Pas facile en ces jours de deuil d’attendre vraiment l’avènement de la crèche. 
Quand les nouvelles du jour sont encore pétries de pleurs et de douleur, quand au-dehors le monde se teinte de peur et de haine et qu’on aurait envie de fuir la rue pour se terrer au chaud avec ceux qu’on aime. 
Alors comment lire au-delà du trop visible, dessiller ses yeux pour discerner par-delà le chaos des signes de vie ? 

C’est cet homme qui a retrouvé son sauveur, cet autre qui a donné sa vie pour une inconnue, ces actes d’héroïsme qui forcent l’admiration, mais aussi ces voix et ces plumes qui réaffirment leur foi dans nos valeurs communes, laïques et spirituelles, dans notre responsabilité pour l’éducation de tous. 
Ce sont ces actes et ces paroles qui nous rendent plus humains, nous sortent de la sidération et surtout nous font agir. Alors oui à la mobilisation de l’être intérieur ! 

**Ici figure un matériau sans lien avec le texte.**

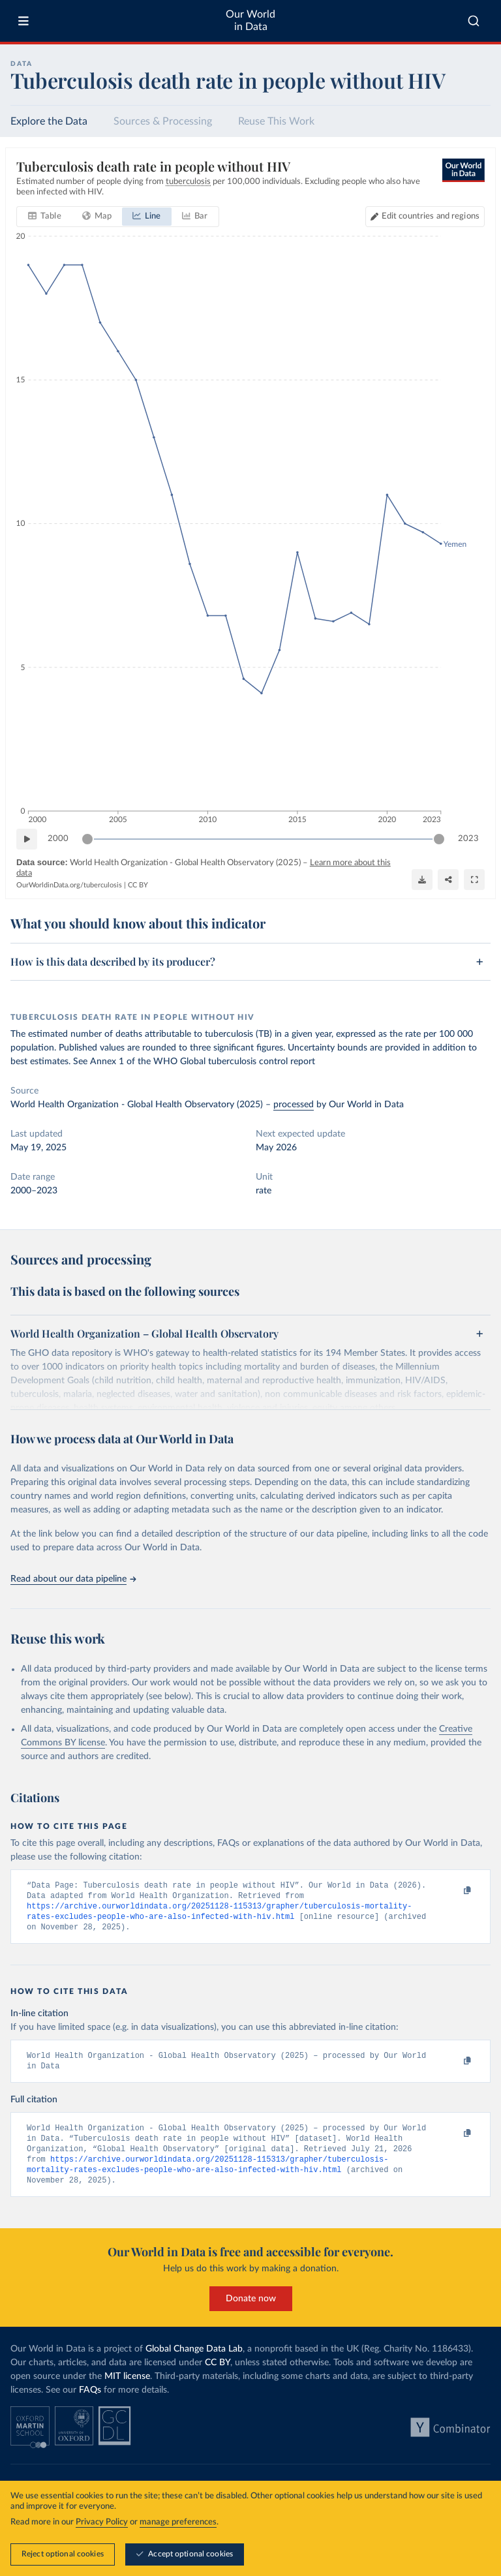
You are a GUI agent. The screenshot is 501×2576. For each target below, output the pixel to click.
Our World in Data (250, 20)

Pour se donner des forces au cœur, pour puiser dans la fraternité réaffirmée, la méditation ou la prière partagée, aux côtés de toutes les autres solutions, aux côtés d’une protection et d’une lutte nécessaires, un antidote à la haine et à la peur. 

Pour travailler chacun… à faire naître encore le prince de la paix.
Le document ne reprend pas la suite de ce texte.